Do the domain assignments from the different methods agree well? For which domain is the agreement best?

The UCSC Genome Browser

(http://www.genome.ucsc.edu/)

Briefly, the genome browser is a concept where mRNA sequences and other information is ‘mapped’ on the genome sequence. Usually, information from one specific source (such as ‘mRNAs from genbank’ or ‘human-mouse conservation’) is in a separate ‘track’. The trick is how to select the information (the tracks) you are interested in, and not get overwhelmed by the rest.

Go to the UCSC Genome Bioinformatics website (http://www.genome.ucsc.edu).
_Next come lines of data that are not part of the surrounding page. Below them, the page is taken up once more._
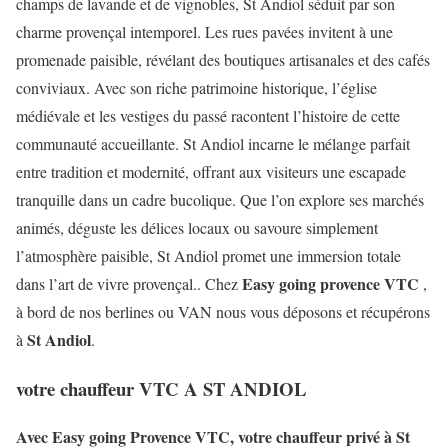
champs de lavande et de vignobles, St Andiol séduit par son
charme provençal intemporel. Les rues pavées invitent à une
promenade paisible, révélant des boutiques artisanales et des cafés
conviviaux. Avec son riche patrimoine historique, l’église
médiévale et les vestiges du passé racontent l’histoire de cette
communauté accueillante. St Andiol incarne le mélange parfait
entre tradition et modernité, offrant aux visiteurs une escapade
tranquille dans un cadre bucolique. Que l’on explore ses marchés
animés, déguste les délices locaux ou savoure simplement
l’atmosphère paisible, St Andiol promet une immersion totale
Easy going provence VTC
dans l’art de vivre provençal.. Chez
,
à bord de nos berlines ou VAN nous vous déposons et récupérons
St Andiol
à
.
votre chauffeur VTC A ST ANDIOL
Avec Easy going Provence VTC, votre chauffeur privé à St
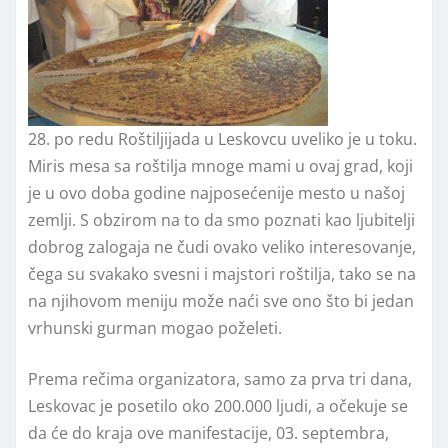
28. po redu Roštiljijada u Leskovcu uveliko je u toku.
Miris mesa sa roštilja mnoge mami u ovaj grad, koji
je u ovo doba godine najposećenije mesto u našoj
zemlji. S obzirom na to da smo poznati kao ljubitelji
dobrog zalogaja ne čudi ovako veliko interesovanje,
čega su svakako svesni i majstori roštilja, tako se na
na njihovom meniju može naći sve ono što bi jedan
vrhunski gurman mogao poželeti.
Prema rečima organizatora, samo za prva tri dana,
Leskovac je posetilo oko 200.000 ljudi, a očekuje se
da će do kraja ove manifestacije, 03. septembra,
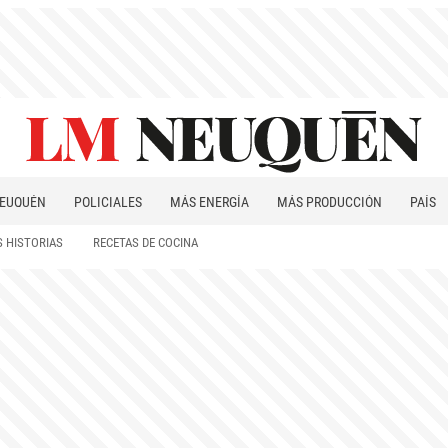
EUQUÉN
POLICIALES
MÁS ENERGÍA
MÁS PRODUCCIÓN
PAÍS
PATAGONIA
 HISTORIAS
RECETAS DE COCINA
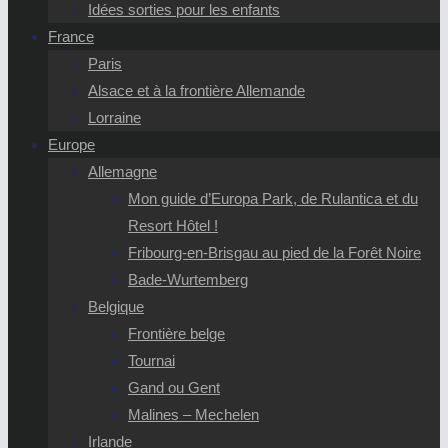
Idées sorties pour les enfants
France
Paris
Alsace et à la frontière Allemande
Lorraine
Europe
Allemagne
Mon guide d’Europa Park, de Rulantica et du
Resort Hôtel !
Fribourg-en-Brisgau au pied de la Forêt Noire
Bade-Wurtemberg
Belgique
Frontière belge
Tournai
Gand ou Gent
Malines – Mechelen
Irlande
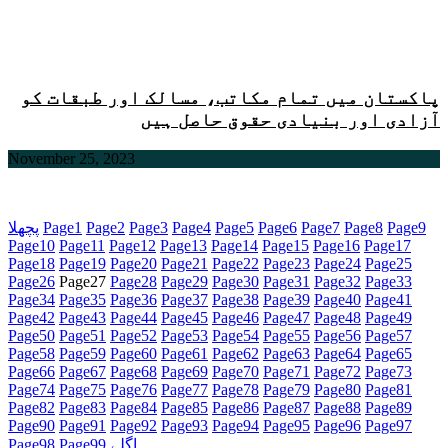
پاکستان میں تمام مکاتب، مسالک اور طبقات کو
آزادی اور بنیادی حقوق حاصل ہیں
November 25, 2023
9
Page
8
Page
7
Page
6
Page
5
Page
4
Page
3
Page
2
Page
1
Page
پچھلا
Page
10
Page
11
Page
12
Page
13
Page
14
Page
15
Page
16
Page
17
Page
18
Page
19
Page
20
Page
21
Page
22
Page
23
Page
24
Page
25
Page
26
Page
27
Page
28
Page
29
Page
30
Page
31
Page
32
Page
33
Page
34
Page
35
Page
36
Page
37
Page
38
Page
39
Page
40
Page
41
Page
42
Page
43
Page
44
Page
45
Page
46
Page
47
Page
48
Page
49
Page
50
Page
51
Page
52
Page
53
Page
54
Page
55
Page
56
Page
57
Page
58
Page
59
Page
60
Page
61
Page
62
Page
63
Page
64
Page
65
Page
66
Page
67
Page
68
Page
69
Page
70
Page
71
Page
72
Page
73
Page
74
Page
75
Page
76
Page
77
Page
78
Page
79
Page
80
Page
81
Page
82
Page
83
Page
84
Page
85
Page
86
Page
87
Page
88
Page
89
Page
90
Page
91
Page
92
Page
93
Page
94
Page
95
Page
96
Page
97
اگلے
99
Page
98
Page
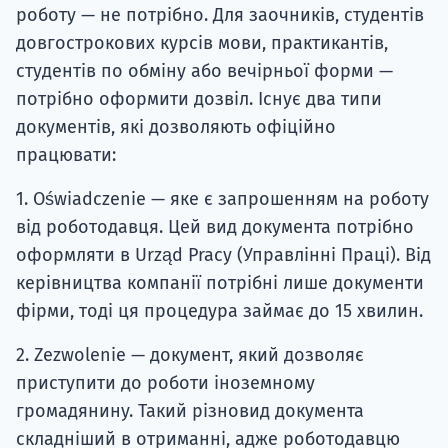
роботу — не потрібно. Для заочників, студентів
довгострокових курсів мови, практикантів,
студентів по обміну або вечірньої форми —
потрібно оформити дозвіл. Існує два типи
документів, які дозволяють офіційно
працювати:
1. Oświadczenie — яке є запрошенням на роботу
від роботодавця. Цей вид документа потрібно
оформляти в Urząd Pracy (Управлінні Праці). Від
керівництва компанії потрібні лише документи
фірми, тоді ця процедура займає до 15 хвилин.
2. Zezwolenie — документ, який дозволяє
приступити до роботи іноземному
громадянину. Такий різновид документа
складніший в отриманні, адже роботодавцю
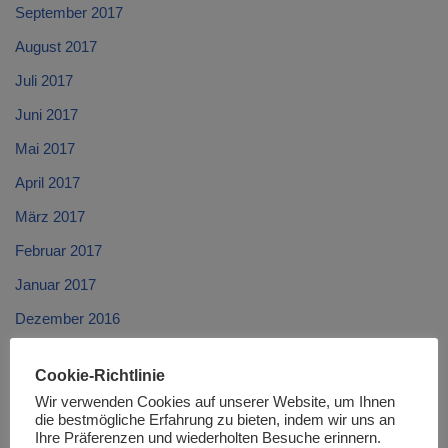
September 2017
August 2017
Juli 2017
Juni 2017
Mai 2017
April 2017
März 2017
Februar 2017
Januar 2017
Dezember 2016
November 2016
Cookie-Richtlinie
Oktober 2016
Wir verwenden Cookies auf unserer Website, um Ihnen
die bestmögliche Erfahrung zu bieten, indem wir uns an
September 2016
Ihre Präferenzen und wiederholten Besuche erinnern.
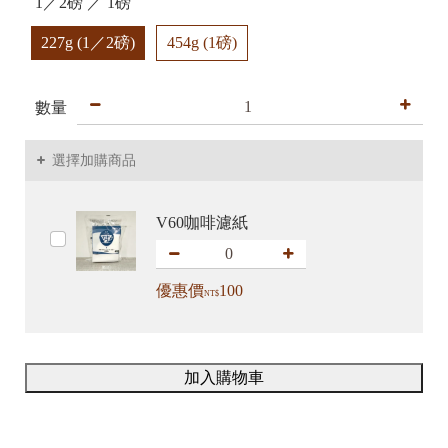
1／2磅 ／ 1磅
227g (1／2磅)
454g (1磅)
數量
選擇加購商品
V60咖啡濾紙
優惠價
100
NT$
加入購物車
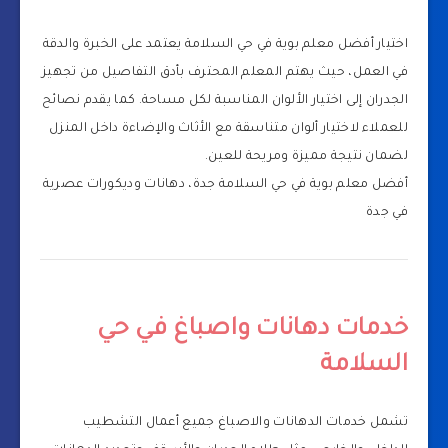
اختيار أفضل معلم بوية في حي السلامة يعتمد على الخبرة والدقة
في العمل، حيث يهتم المعلم المحترف بأدق التفاصيل من تجهيز
الجدران إلى اختيار الألوان المناسبة لكل مساحة. كما يقدم نصائح
للعملاء لاختيار ألوان متناسقة مع الأثاث والإضاءة داخل المنزل
لضمان نتيجة مميزة ومريحة للعين.
أفضل معلم بوية في حي السلامة جدة، دهانات وديكورات عصرية
في جدة
خدمات دهانات واصباغ في حي
السلامة
تشمل خدمات الدهانات والاصباغ جميع أعمال التشطيب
From the start page, you can click on the blue bar at the top of the screen to access the resources of main interest: Genomes, Blat, Tables, etc. The table browser provides a textual (i.e. non-graphical) interface to genomic data; this can be useful for larger, systematic analyses. You may want to have a look at the ‘Help’ page before moving on.

1.FINDING A GENE IN THE GENOME

a) Click “Genomes” on the blue bar at the top of the screen. This brings you to the Genome Browser Gateway, where you can select between different assemblies for different genomes. Select the human genome assembly from March 2006 (the most recent human assembly). In the box labeled “position or search term”, you can type in the name of a gene, an accession number or a chromosomal region. Some examples are given further down on the web page. For this exercise, we will investigate a gene called ADAM2, so enter that name in the position-box and click “Submit”.